### Records for processing
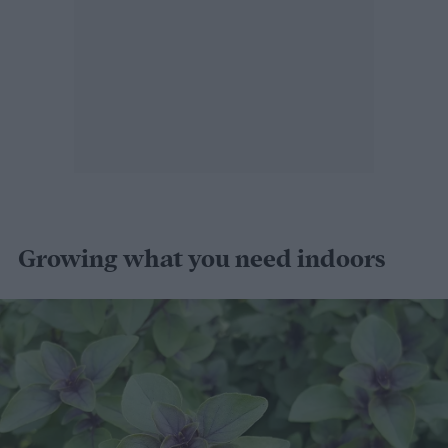
Growing what you need indoors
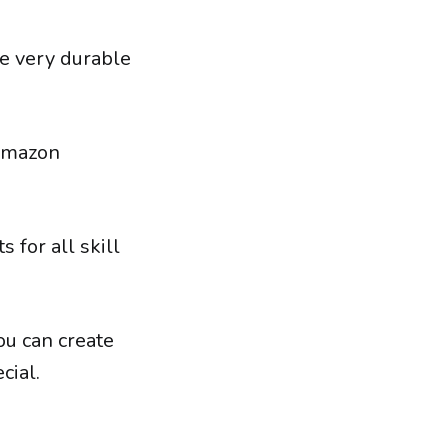
 be very durable
 Amazon
 for all skill
ou can create
cial.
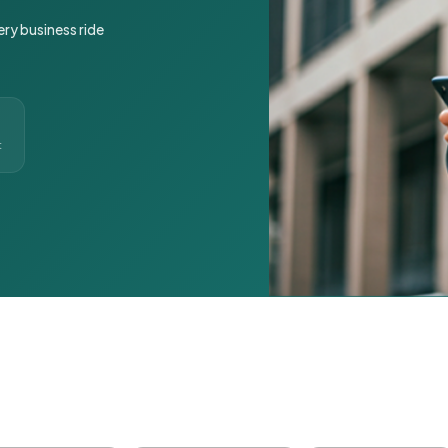
ery business ride
t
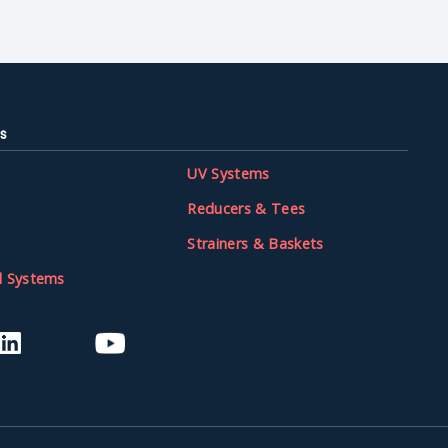
s
UV Systems
Reducers & Tees
Strainers & Baskets
l Systems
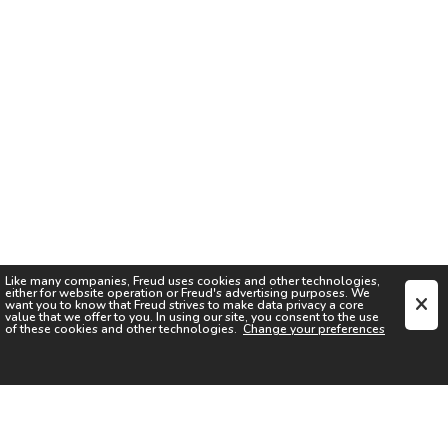
Like many companies,
Freud
uses cookies and other technologies,
either for website operation or
Freud
's advertising purposes. We
want you to know that
Freud
strives to make data privacy a core
value that we offer to you. In using our site, you consent to the use
of these cookies and other technologies.
Change your preferences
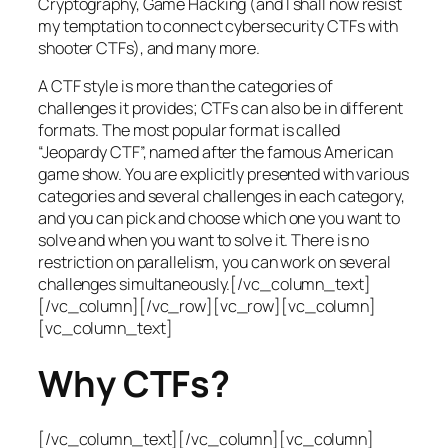
Cryptography, Game Hacking (and I shall now resist
my temptation to connect cybersecurity CTFs with
shooter CTFs), and many more.
A CTF style is more than the categories of
challenges it provides; CTFs can also be in different
formats. The most popular format is called
“Jeopardy CTF”, named after the famous American
game show. You are explicitly presented with various
categories and several challenges in each category,
and you can pick and choose which one you want to
solve and when you want to solve it. There is no
restriction on parallelism, you can work on several
challenges simultaneously.[/vc_column_text]
[/vc_column][/vc_row][vc_row][vc_column]
[vc_column_text]
Why CTFs?
[/vc_column_text][/vc_column][vc_column]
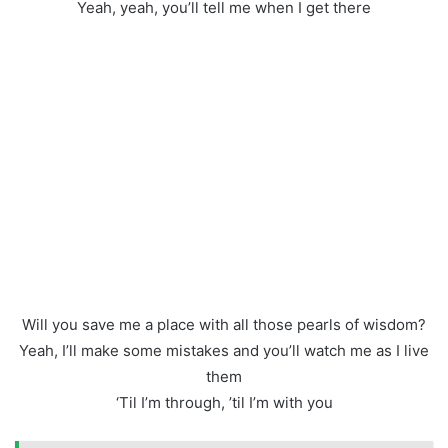
Yeah, yeah, you’ll tell me when I get there
Will you save me a place with all those pearls of wisdom?
Yeah, I’ll make some mistakes and you’ll watch me as I live
them
‘Til I’m through, ’til I’m with you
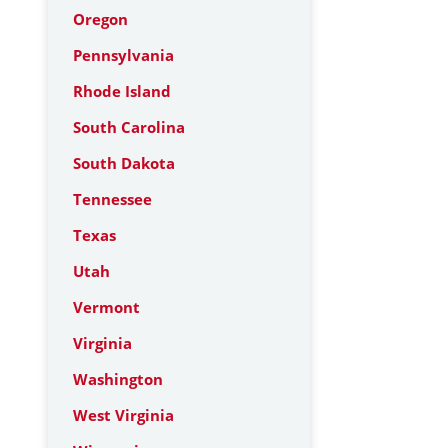
Oregon
Pennsylvania
Rhode Island
South Carolina
South Dakota
Tennessee
Texas
Utah
Vermont
Virginia
Washington
West Virginia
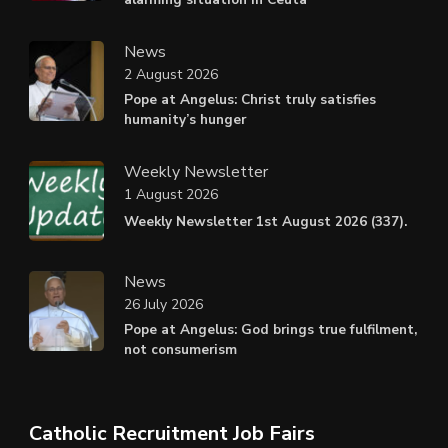
News
2 August 2026
Pope at Angelus: Christ truly satisfies
humanity’s hunger
Weekly Newsletter
1 August 2026
Weekly Newsletter 1st August 2026 (337).
News
26 July 2026
Pope at Angelus: God brings true fulfilment,
not consumerism
Catholic Recruitment Job Fairs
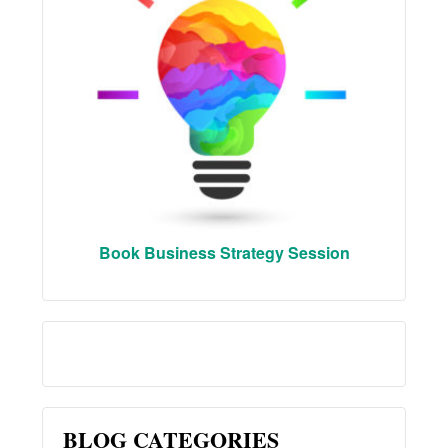
Book Business Strategy Session
BLOG CATEGORIES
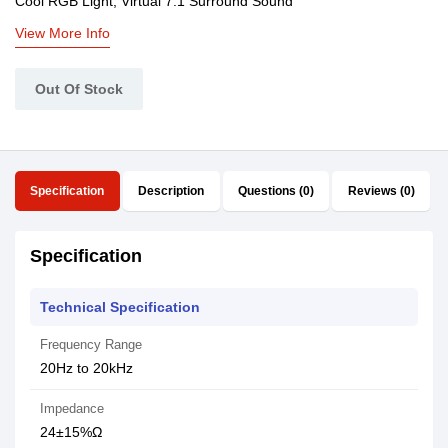
Cool RGB Light, Virtual 7.1 Surround Sound
View More Info
Out Of Stock
Specification
Description
Questions (0)
Reviews (0)
Specification
Technical Specification
Frequency Range
20Hz to 20kHz
Impedance
24±15%Ω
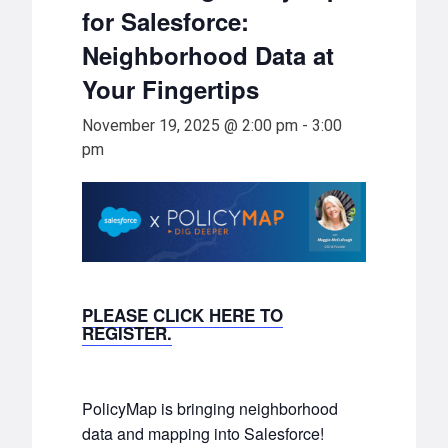
for Salesforce:
Neighborhood Data at
Your Fingertips
November 19, 2025 @ 2:00 pm
-
3:00
pm
PLEASE CLICK HERE TO
REGISTER.
PolicyMap is bringing neighborhood
data and mapping into Salesforce!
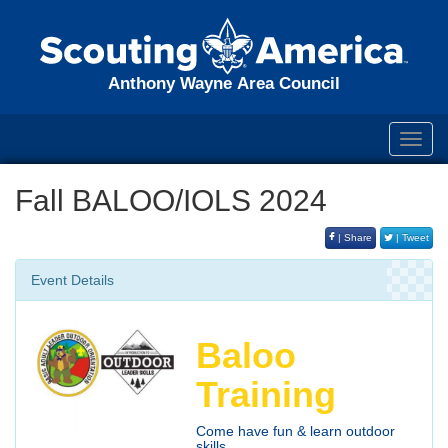
Anthony Wayne Area Council
Toggl
navig
Fall BALOO/IOLS 2024
| Share
| Tweet
Event Details
Baloo
Training
Come have fun & learn outdoor
skills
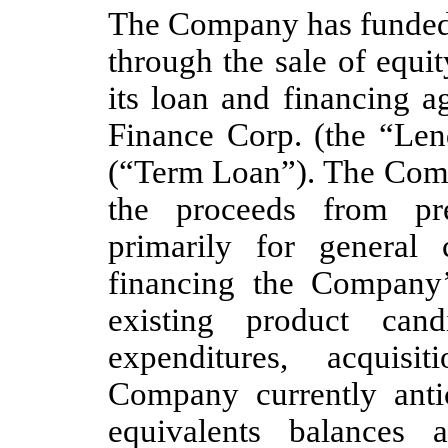
The Company has funded i
through the sale of equit
its loan and financing
Finance Corp. (the “Lend
(“Term Loan”). The Comp
the proceeds from pre
primarily for general 
financing the Company
existing product cand
expenditures, acquis
Company currently antic
equivalents balances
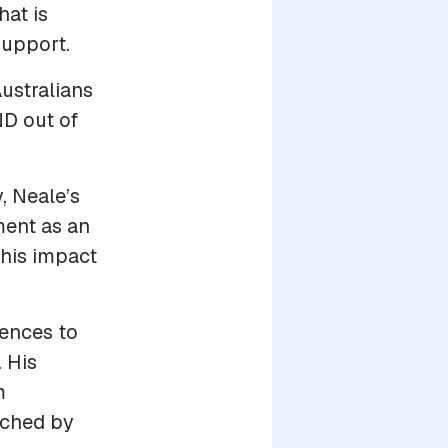
at is
upport.
ustralians
ND out of
, Neale’s
ment as an
 his impact
lences to
 His
m
uched by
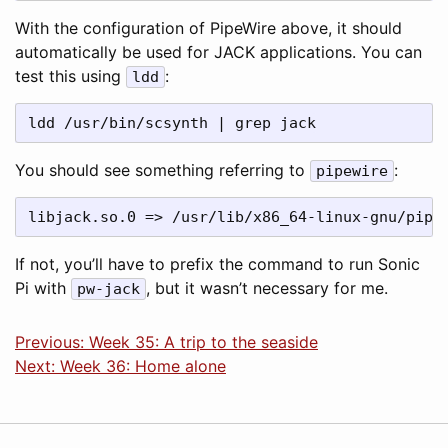
With the configuration of PipeWire above, it should
automatically be used for JACK applications. You can
test this using
:
ldd
You should see something referring to
:
pipewire
If not, you’ll have to prefix the command to run Sonic
Pi with
, but it wasn’t necessary for me.
pw-jack
Previous: Week 35: A trip to the seaside
Next: Week 36: Home alone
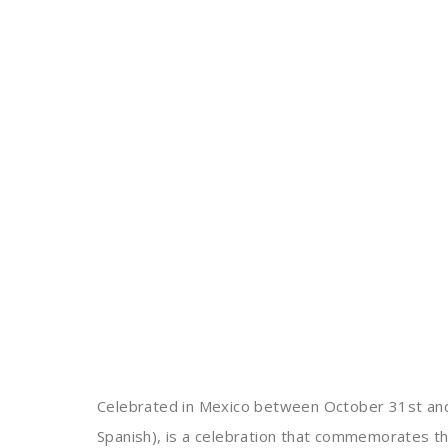
Celebrated in Mexico between October 31st an
Spanish), is a celebration that commemorates t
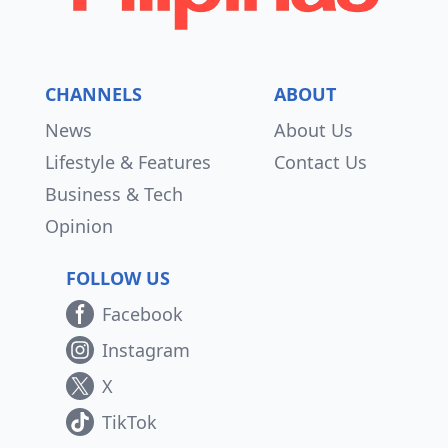
CHANNELS
ABOUT
News
About Us
Lifestyle & Features
Contact Us
Business & Tech
Opinion
FOLLOW US
Facebook
Instagram
X
TikTok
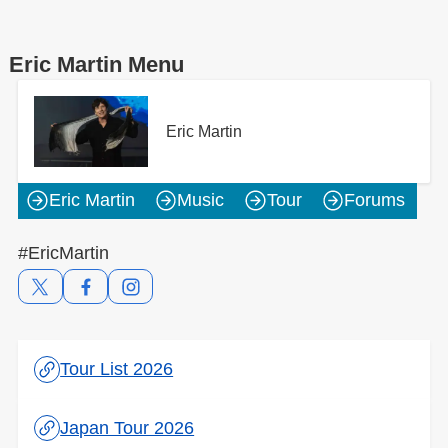
Eric Martin Menu
Eric Martin
Eric Martin
Music
Tour
Forums
#EricMartin
Tour List 2026
Japan Tour 2026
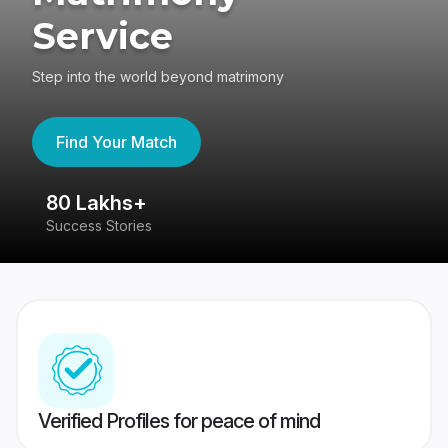
Service
Step into the world beyond matrimony
Find Your Match
80 Lakhs+
4
Success Stories
41
Verified Profiles for peace of mind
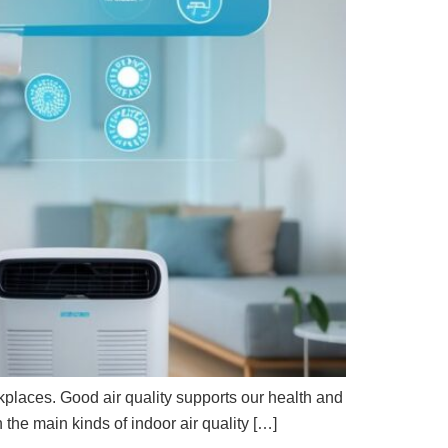
kplaces. Good air quality supports our health and
the main kinds of indoor air quality […]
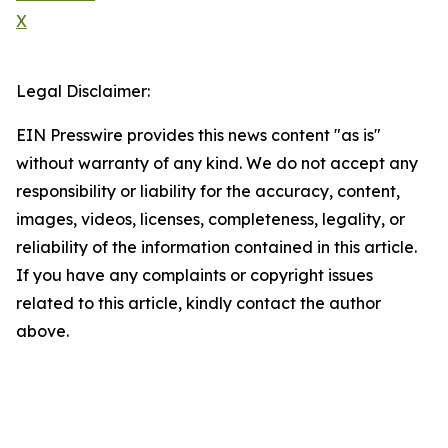
X
Legal Disclaimer:
EIN Presswire provides this news content "as is"
without warranty of any kind. We do not accept any
responsibility or liability for the accuracy, content,
images, videos, licenses, completeness, legality, or
reliability of the information contained in this article.
If you have any complaints or copyright issues
related to this article, kindly contact the author
above.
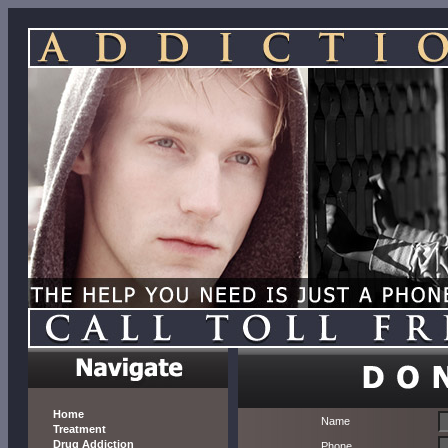
Home
Name
Treatment
Drug Addiction
Phone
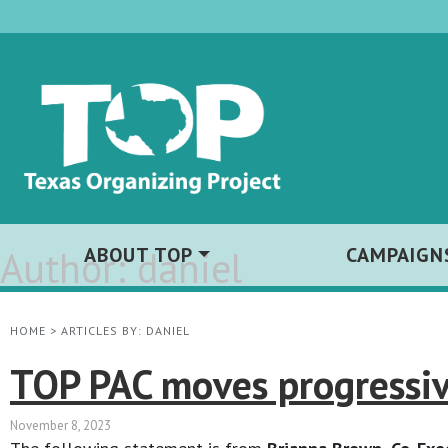
Author:
ABOUT TOP
daniel
CAMPAIGN
HOME
>
ARTICLES BY: DANIEL
TOP PAC moves progressiv
November 8, 2023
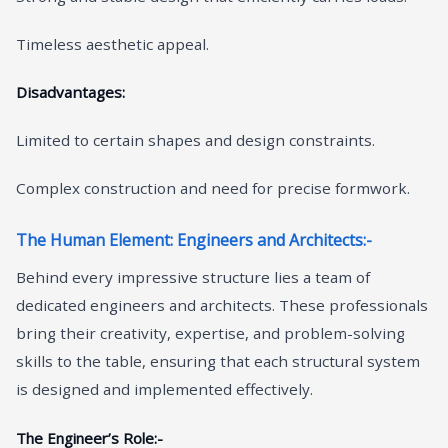
Timeless aesthetic appeal.
Disadvantages:
Limited to certain shapes and design constraints.
Complex construction and need for precise formwork.
The Human Element: Engineers and Architects:-
Behind every impressive structure lies a team of
dedicated engineers and architects. These professionals
bring their creativity, expertise, and problem-solving
skills to the table, ensuring that each structural system
is designed and implemented effectively.
The Engineer’s Role:-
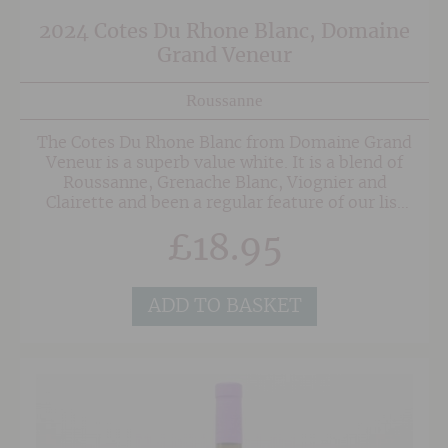
2024 Cotes Du Rhone Blanc, Domaine
Grand Veneur
Roussanne
The Cotes Du Rhone Blanc from Domaine Grand
Veneur is a superb value white. It is a blend of
Roussanne, Grenache Blanc, Viognier and
Clairette and been a regular feature of our list
for several vintages thanks to it's wonderful
£
18.95
balance of delicate floral aromatics, peach and
stone fruit flavours and balanced fresh acidity.
ADD TO BASKET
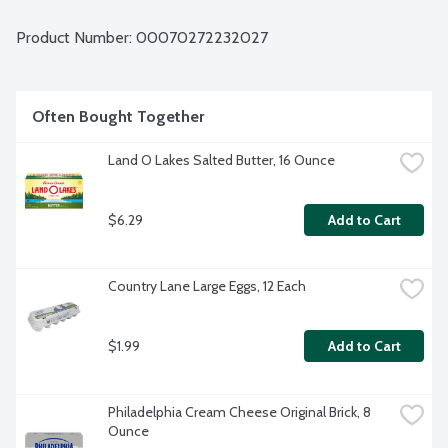
Product Number: 
00070272232027
Often Bought Together
Land O Lakes Salted Butter, 16 Ounce
$6.29
Add to Cart
Country Lane Large Eggs, 12 Each
$1.99
Add to Cart
Philadelphia Cream Cheese Original Brick, 8 
Ounce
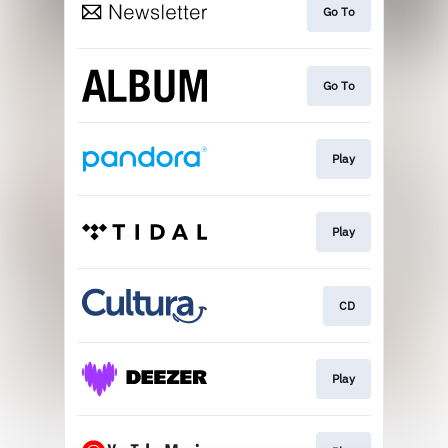
Go To
Go To
Play
Play
CD
Play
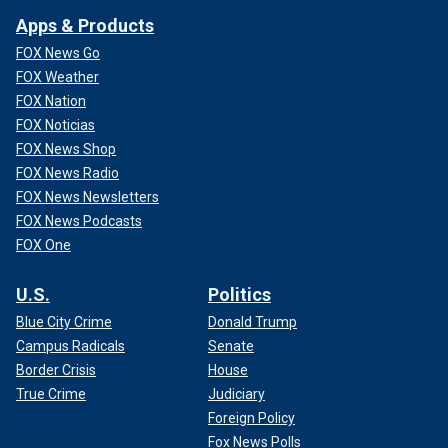
Apps & Products
FOX News Go
FOX Weather
FOX Nation
FOX Noticias
FOX News Shop
FOX News Radio
FOX News Newsletters
FOX News Podcasts
FOX One
U.S.
Politics
Blue City Crime
Donald Trump
Campus Radicals
Senate
Border Crisis
House
True Crime
Judiciary
Foreign Policy
Fox News Polls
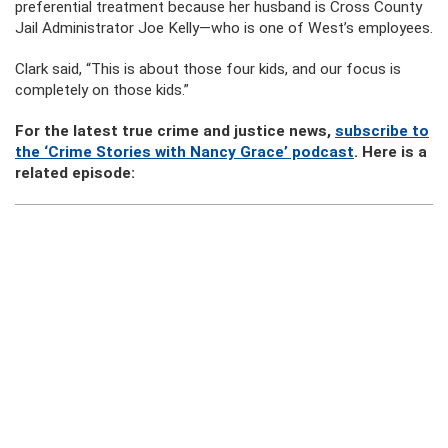
preferential treatment because her husband is Cross County
Jail Administrator Joe Kelly—who is one of West’s employees.
Clark said, “This is about those four kids, and our focus is
completely on those kids.”
For the latest true crime and justice news,
subscribe to
the ‘Crime Stories with Nancy Grace’ podcast
. Here is a
related episode:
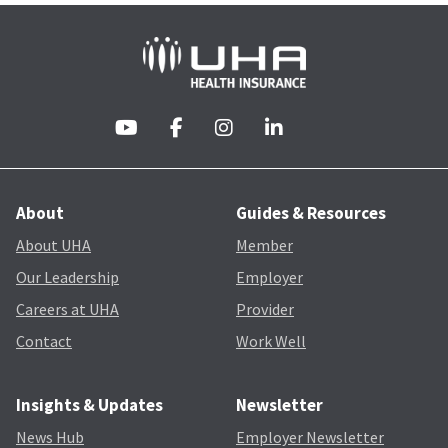
About
Guides & Resources
About UHA
Member
Our Leadership
Employer
Careers at UHA
Provider
Contact
Work Well
Insights & Updates
Newsletter
News Hub
Employer Newsletter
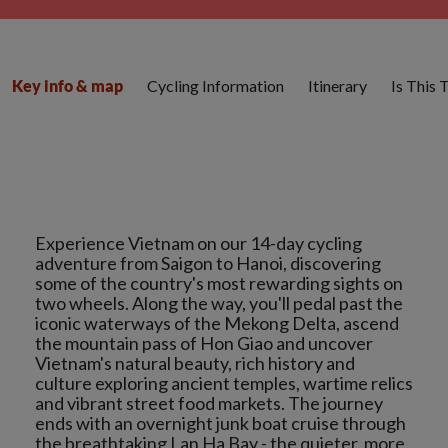
Cycling Information
Itinerary
Is This 
Key info & map
Experience Vietnam on our 14-day cycling
adventure from Saigon to Hanoi, discovering
some of the country's most rewarding sights on
two wheels. Along the way, you'll pedal past the
iconic waterways of the Mekong Delta, ascend
the mountain pass of Hon Giao and uncover
Vietnam's natural beauty, rich history and
culture exploring ancient temples, wartime relics
and vibrant street food markets. The journey
ends with an overnight junk boat cruise through
the breathtaking Lan Ha Bay - the quieter, more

### Task prompt
Each line from the one that contains "challenges simultaneously.[/vc_column_text]" down to the one that contains "Japan Tour 2026" is to be returned exactly as it stands above, both ends included, with pictures removed.

### Solution for this exercise
challenges simultaneously.[/vc_column_text]
[/vc_column][/vc_row][vc_row][vc_column]
[vc_column_text]
Why CTFs?
[/vc_column_text][/vc_column][vc_column]
Yeah, yeah, you’ll tell me when I get there
Will you save me a place with all those pearls of wisdom?
Yeah, I’ll make some mistakes and you’ll watch me as I live
them
‘Til I’m through, ’til I’m with you
Oregon
Pennsylvania
Rhode Island
South Carolina
South Dakota
Tennessee
Texas
Utah
Vermont
Virginia
Washington
West Virginia
News
2 August 2026
Pope at Angelus: Christ truly satisfies
humanity’s hunger
Weekly Newsletter
1 August 2026
Weekly Newsletter 1st August 2026 (337).
News
26 July 2026
Pope at Angelus: God brings true fulfilment,
not consumerism
Catholic Recruitment Job Fairs
Book Business Strategy Session
BLOG CATEGORIES
Cool RGB Light, Virtual 7.1 Surround Sound
View More Info
Out Of Stock
Specification
Description
Questions (0)
Reviews (0)
Specification
Technical Specification
Frequency Range
20Hz to 20kHz
Impedance
24±15%Ω
for Salesforce:
Neighborhood Data at
Your Fingertips
November 19, 2025 @ 2:00 pm
-
3:00
pm
PLEASE CLICK HERE TO
REGISTER.
PolicyMap is bringing neighborhood
data and mapping into Salesforce!
Anthony Wayne Area Council
Toggl
navig
Fall BALOO/IOLS 2024
| Share
| Tweet
Event Details
Baloo
Training
Come have fun & learn outdoor
skills
The Company has funded i
through the sale of equit
its loan and financing
Finance Corp. (the “Lend
(“Term Loan”). The Comp
the proceeds from pre
primarily for general 
financing the Company
existing product cand
expenditures, acquis
Company currently antic
equivalents balances
at is
upport.
ustralians
ND out of
, Neale’s
ment as an
 his impact
lences to
 His
m
uched by
With the configuration of PipeWire above, it should
automatically be used for JACK applications. You can
test this using
:
ldd
You should see something referring to
:
pipewire
If not, you’ll have to prefix the command to run Sonic
Pi with
, but it wasn’t necessary for me.
pw-jack
Previous: Week 35: A trip to the seaside
Next: Week 36: Home alone
Celebrated in Mexico between October 31st an
Spanish), is a celebration that commemorates t
CHANNELS
ABOUT
News
About Us
Lifestyle & Features
Contact Us
Business & Tech
Opinion
FOLLOW US
Facebook
Instagram
X
TikTok
Eric Martin Menu
Eric Martin
Eric Martin
Music
Tour
Forums
#EricMartin
Tour List 2026
Japan Tour 2026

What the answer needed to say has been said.